** TASK GOAL **
Each line of the material must be repeated precisely, with the pictures left out.

>>

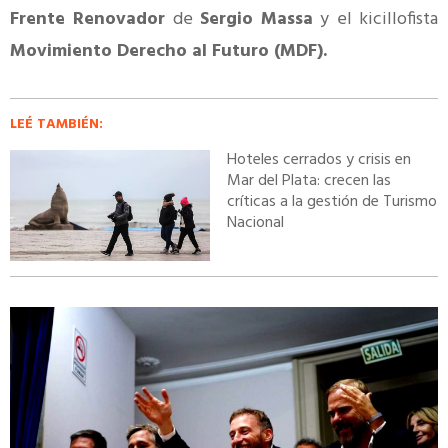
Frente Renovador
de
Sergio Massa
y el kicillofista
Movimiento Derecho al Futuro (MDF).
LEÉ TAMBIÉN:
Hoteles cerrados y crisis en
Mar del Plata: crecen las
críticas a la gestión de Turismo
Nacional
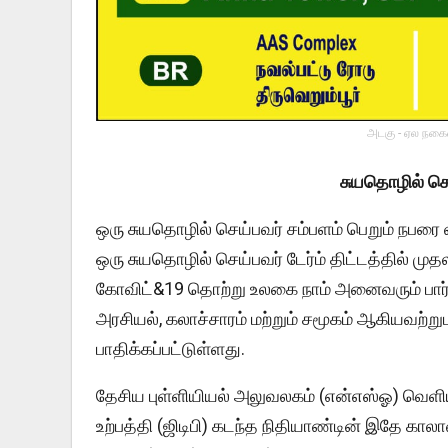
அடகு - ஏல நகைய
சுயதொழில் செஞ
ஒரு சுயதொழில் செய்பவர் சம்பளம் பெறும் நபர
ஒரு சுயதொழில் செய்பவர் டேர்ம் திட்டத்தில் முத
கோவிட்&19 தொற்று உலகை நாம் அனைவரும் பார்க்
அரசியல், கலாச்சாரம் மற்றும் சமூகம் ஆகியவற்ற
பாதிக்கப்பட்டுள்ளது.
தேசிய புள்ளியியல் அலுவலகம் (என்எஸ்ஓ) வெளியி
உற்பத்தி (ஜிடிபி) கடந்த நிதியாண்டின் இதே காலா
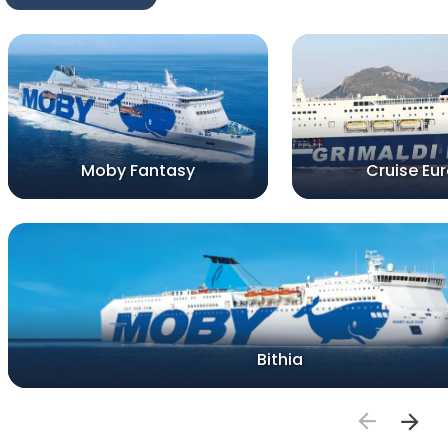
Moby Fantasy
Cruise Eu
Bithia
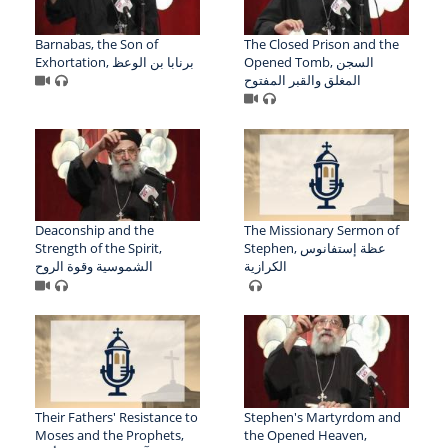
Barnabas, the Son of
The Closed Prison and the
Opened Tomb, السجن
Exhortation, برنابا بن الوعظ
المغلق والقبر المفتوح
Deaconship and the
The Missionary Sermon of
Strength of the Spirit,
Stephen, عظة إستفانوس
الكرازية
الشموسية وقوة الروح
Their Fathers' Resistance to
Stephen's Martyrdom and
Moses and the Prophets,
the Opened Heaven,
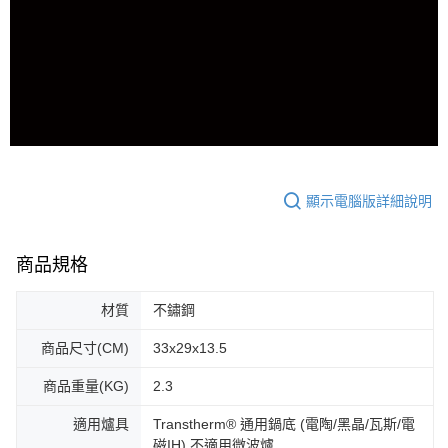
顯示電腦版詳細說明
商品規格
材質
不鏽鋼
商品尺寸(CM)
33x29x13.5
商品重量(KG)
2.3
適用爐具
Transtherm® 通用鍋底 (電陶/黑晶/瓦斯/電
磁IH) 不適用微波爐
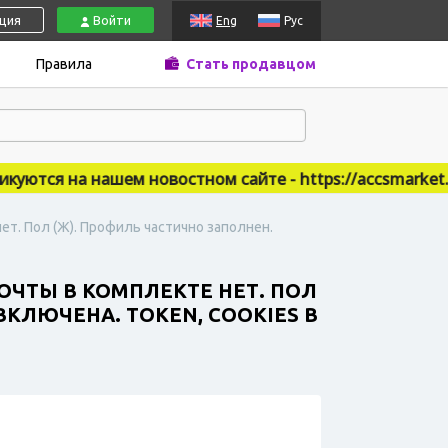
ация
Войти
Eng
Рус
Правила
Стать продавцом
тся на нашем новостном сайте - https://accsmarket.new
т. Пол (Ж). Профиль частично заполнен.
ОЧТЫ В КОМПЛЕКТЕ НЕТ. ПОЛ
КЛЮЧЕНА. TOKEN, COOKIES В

<<

** FINAL ANSWER **
Frente Renovador
de
Sergio Massa
y el kicillofista
Movimiento Derecho al Futuro (MDF).
LEÉ TAMBIÉN:
Hoteles cerrados y crisis en
Mar del Plata: crecen las
críticas a la gestión de Turismo
Nacional
அடகு - ஏல நகைய
சுயதொழில் செஞ
ஒரு சுயதொழில் செய்பவர் சம்பளம் பெறும் நபர
ஒரு சுயதொழில் செய்பவர் டேர்ம் திட்டத்தில் முத
கோவிட்&19 தொற்று உலகை நாம் அனைவரும் பார்க்
அரசியல், கலாச்சாரம் மற்றும் சமூகம் ஆகியவற்ற
பாதிக்கப்பட்டுள்ளது.
தேசிய புள்ளியியல் அலுவலகம் (என்எஸ்ஓ) வெளியி
உற்பத்தி (ஜிடிபி) கடந்த நிதியாண்டின் இதே காலா
Moby Fantasy
Cruise Eu
Bithia
Barnabas, the Son of
The Closed Prison and the
Opened Tomb, السجن
Exhortation, برنابا بن الوعظ
المغلق والقبر المفتوح
Deaconship and the
The Missionary Sermon of
Strength of the Spirit,
Stephen, عظة إستفانوس
الكرازية
الشموسية وقوة الروح
Their Fathers' Resistance to
Stephen's Martyrdom and
Moses and the Prophets,
the Opened Heaven,
顯示電腦版詳細說明
商品規格
材質
不鏽鋼
商品尺寸(CM)
33x29x13.5
商品重量(KG)
2.3
適用爐具
Transtherm® 通用鍋底 (電陶/黑晶/瓦斯/電
磁IH) 不適用微波爐
ация
Войти
Eng
Рус
Правила
Стать продавцом
тся на нашем новостном сайте - https://accsmarket.new
т. Пол (Ж). Профиль частично заполнен.
ОЧТЫ В КОМПЛЕКТЕ НЕТ. ПОЛ
КЛЮЧЕНА. TOKEN, COOKIES В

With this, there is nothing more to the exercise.